For popCountByteString there's a sudden change from one linear function to another:

popCountByteString The jump is just after 7870 bytes.

I've produced similar results on three different computers and with different inputs, and I'm pretty sure the benchmarks aren't doing anything stupid (although I'll check again). Do you have any insight into what might be going on?

kwxm avatar Aug 24 '23 08:08 kwxm

The figures above were for the time taken to evaluate a Plutus Core term applying the builtin to a bytestring. I ran the benchmarks again and then benchmarked the Haskell function Bitwise.popCountByteString directly, and I still got a big discontinuity, although in a slightly different place. The blue dots below are times for the Plutus Core version, the red dots for the Haskell version. popCountByteString-2

kwxm avatar Aug 24 '23 08:08 kwxm

It's similar for integerToByteString. I'm not sure why the PLC version takes so much longer than the Haskell version (apparently about 5-30x longer).

integerToByteString-2

kwxm avatar Aug 24 '23 11:08 kwxm

@kwxm - I have a few suspicions. 8KiB is the page size: this means you're paying an extra penalty on paging, which may explain that discontinuity. The conversion difference is much harder to explain: I'd have to check what I wrote originally.

kozross avatar Aug 24 '23 19:08 kozross

Ok, thanks. I'll check my benchmarks again to make sure that I've not made some silly mistake. We haven't seen anything like this for any of the existing builtins, but I'll re-benchmark some of them too in case some change (in the GHC runtime for example) has introduced some new behaviour.

kwxm avatar Aug 24 '23 20:08 kwxm

@kwxm - do the benches I wrote for those operations reproduce this behaviour? I haven't run them in a while, but I don't recall seeing such jumps. Maybe I just didn't test with large enough values?

kozross avatar Aug 24 '23 21:08 kozross

@kwxm - do the benches I wrote for those operations reproduce this behaviour? I haven't run them in a while, but I don't recall seeing such jumps. Maybe I just didn't test with large enough values?

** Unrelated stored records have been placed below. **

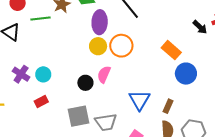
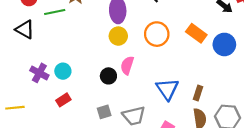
orange circle: (121, 46) -> (157, 34), moved
blue circle: (186, 74) -> (224, 44), moved
gray square: (78, 116) -> (104, 112), size x0.6

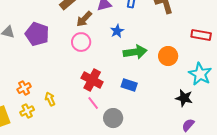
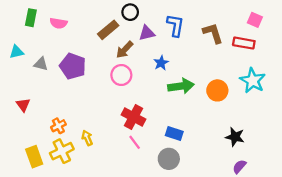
red rectangle: (201, 35) -> (244, 43), moved
cyan star: (200, 74) -> (253, 81), moved
blue rectangle: (129, 85) -> (174, 133), moved
yellow cross: (27, 111) -> (62, 151), size x1.5
gray circle: (113, 118) -> (169, 159), moved

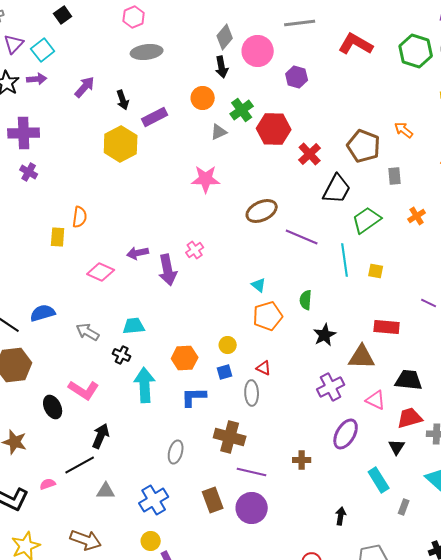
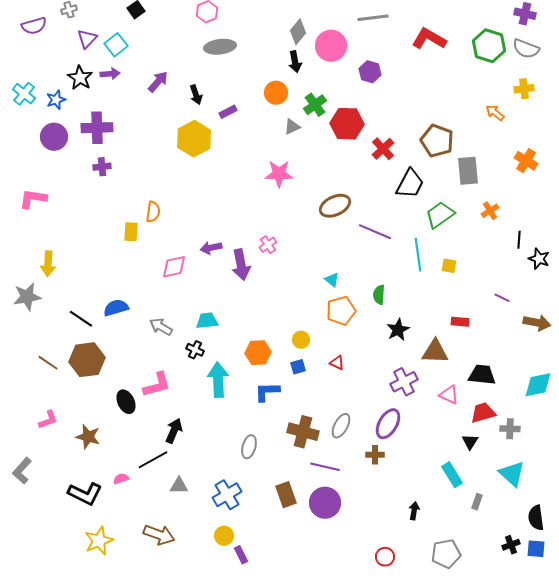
purple rectangle: (155, 117) -> (228, 112), size x0.7
orange arrow: (404, 130) -> (495, 113), moved
purple cross: (29, 172) -> (102, 167), turned -36
gray rectangle: (395, 176) -> (468, 171), size x1.6
pink diamond: (101, 272) -> (174, 267), turned -36
red rectangle: (387, 327) -> (460, 322), size x0.7
pink L-shape: (84, 390) -> (157, 385), turned -48
gray ellipse: (252, 393) -> (341, 426), moved, turned 30
purple ellipse: (346, 434) -> (388, 424), moved

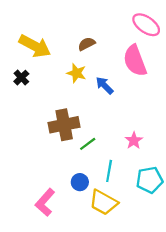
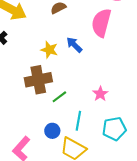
pink semicircle: (135, 61) -> (101, 23), turned 36
yellow star: (76, 73) -> (49, 50), moved

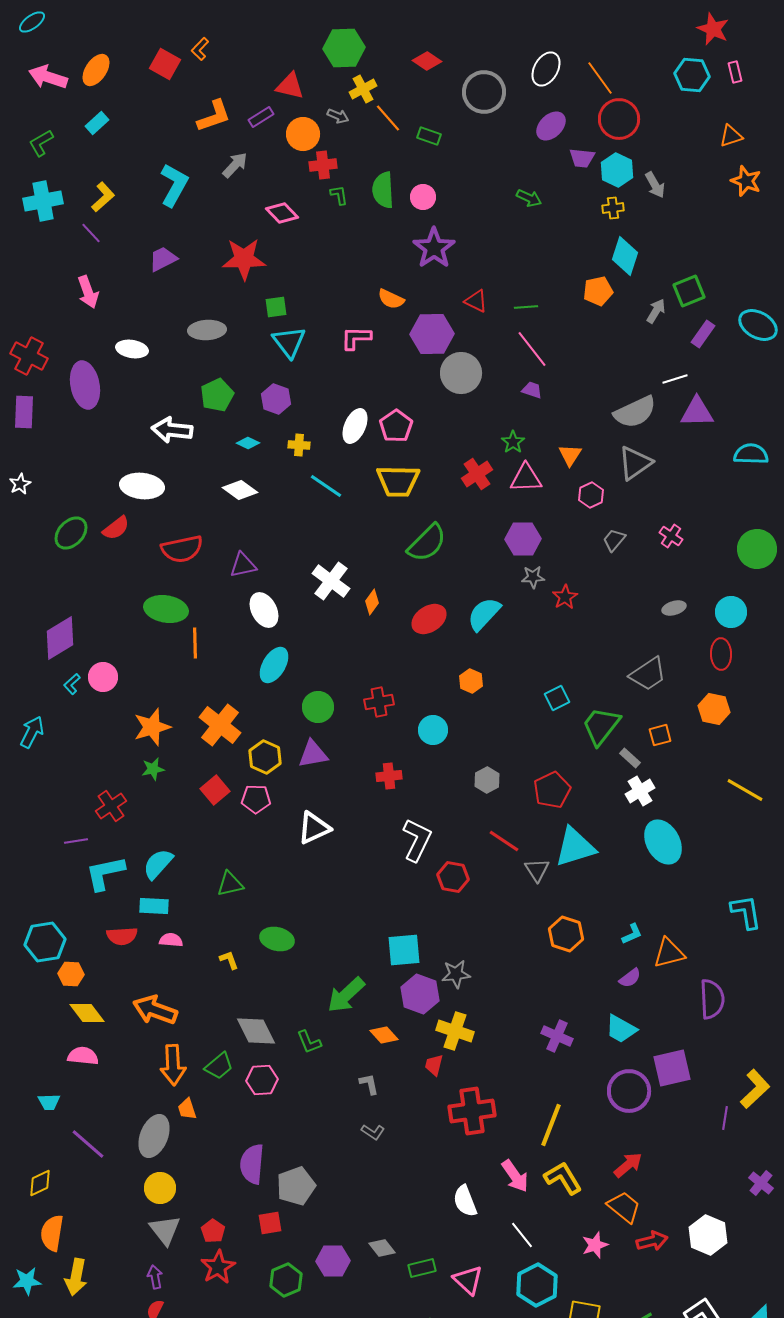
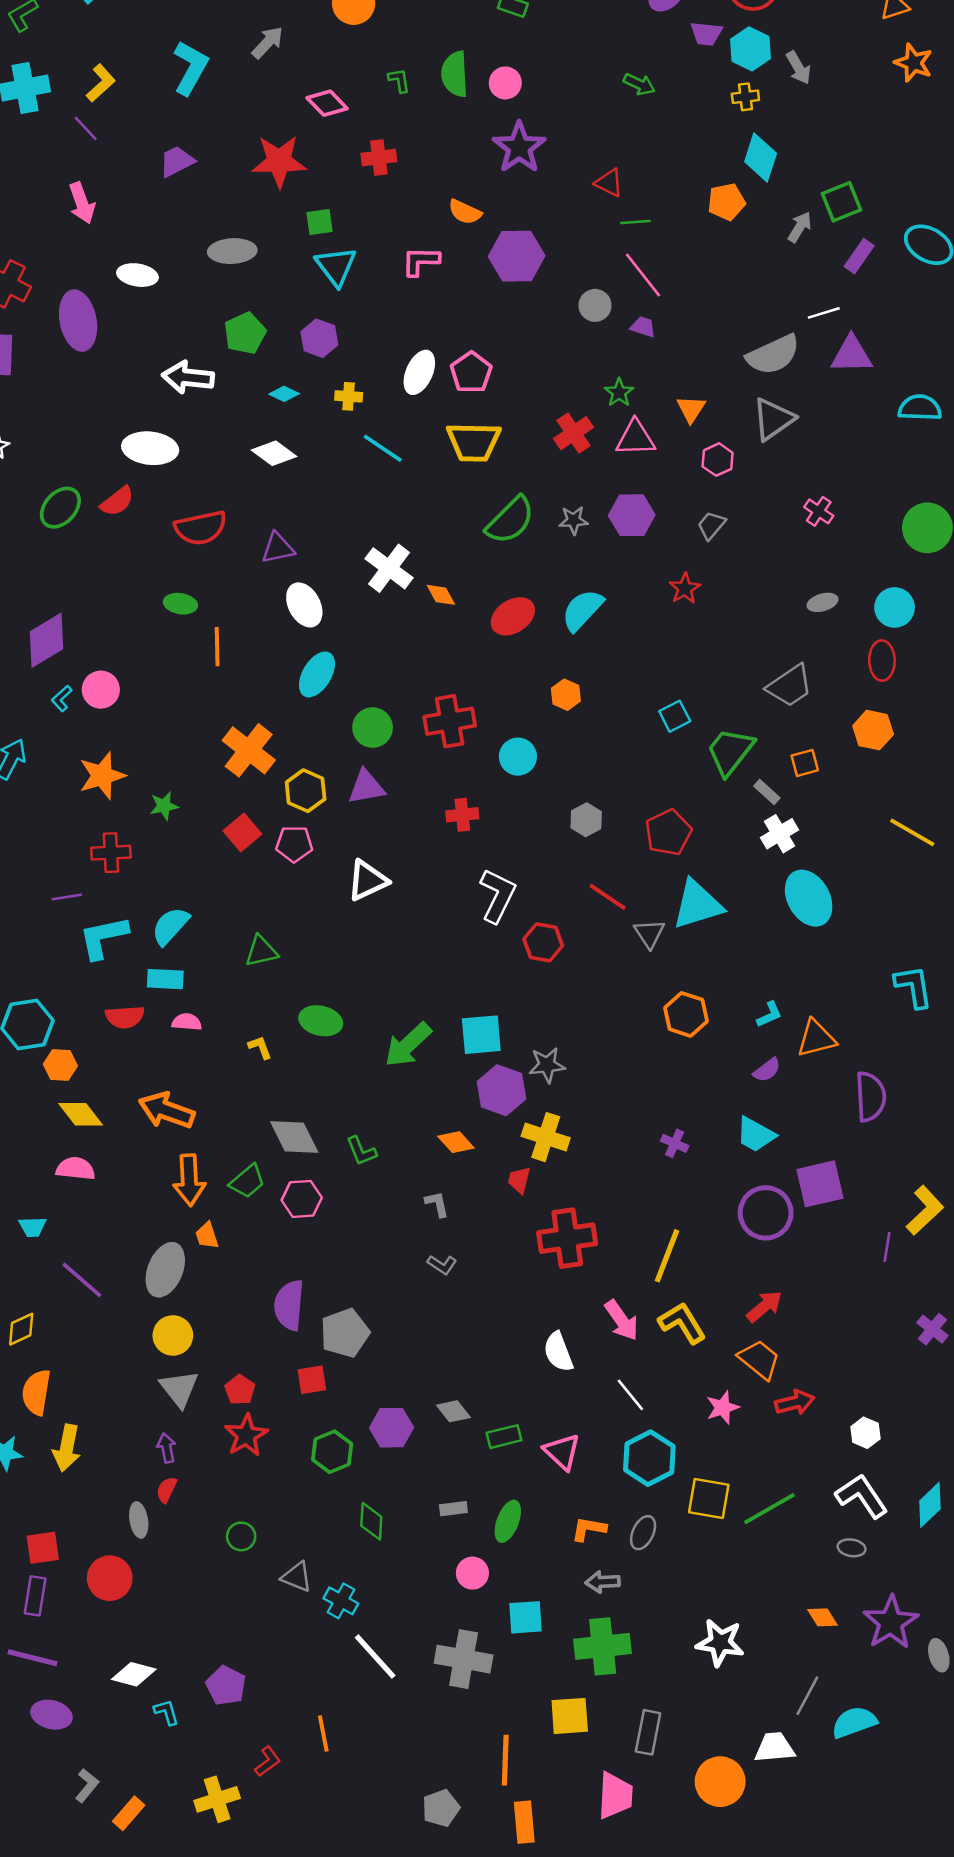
red cross: (323, 165) -> (379, 158), moved
red triangle: (476, 301) -> (609, 183), moved
gray circle: (461, 373) -> (595, 305), moved, size x0.6
gray trapezoid: (614, 540) -> (711, 525), moved
gray star: (533, 577) -> (574, 520), moved
orange diamond: (372, 602) -> (441, 595), turned -65
green ellipse: (166, 609) -> (180, 604), size x0.6
red cross: (379, 702) -> (450, 721), size x1.4
orange star: (152, 727) -> (102, 776), moved
red cross: (111, 806) -> (111, 853), turned 32
green arrow: (346, 995) -> (408, 1045), moved
purple cross: (557, 1036) -> (675, 1143), size x0.7
white hexagon: (708, 1235) -> (865, 1433), moved, size x0.6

It looks like they do, for popCountByteString at least (I don't think there are any benchmarks involving the eventual implementation of integerToByteString. I changed the sizes of the inputs to [10,20..1500] and there's a discontinuity for the "block C" implementation: see the graph ("block C" is red, "block unrolled C" is blue; the other two are pretty much straight lines, but they're much steeper so I left them out). popcount-3

kwxm avatar Aug 25 '23 03:08 kwxm

Definitely something I'd use - I use bitwise operators all the time in javascript and other languages. One particular use case that seems relevant - for my recent Smart Life NFT project I am generating Wolfram's rule numbers for 1-d cellular automata by directly converting between 8 individual boolean fields into an 8 bit int which represents the rule number.

kieransimkin avatar Aug 27 '23 17:08 kieransimkin

I now think the weirdness in the execution time for integerToByteString isn't so bad. It is a bit strange, but in fact this function is extremely fast (I haven't checked the details, but I think it may not actually have to do much work, perhaps just casting the type of a string of bytes) and a little irregularity in the cost may not be a big problem. It would be good to understand what's going though in case something changes in the future.

kwxm avatar Sep 10 '23 12:09 kwxm

I've added costing code (and a few other things) in this branch and updated the cost model so that it assigns a non-zero cost to the bitwise operations. We're in the process of transitioning to a new benchmarking machine so the bitwise costs won't be totally consistent with the costs for existing operations; however, it'll at least give us ballpark estimates of costs for programs involving the bitwise operations.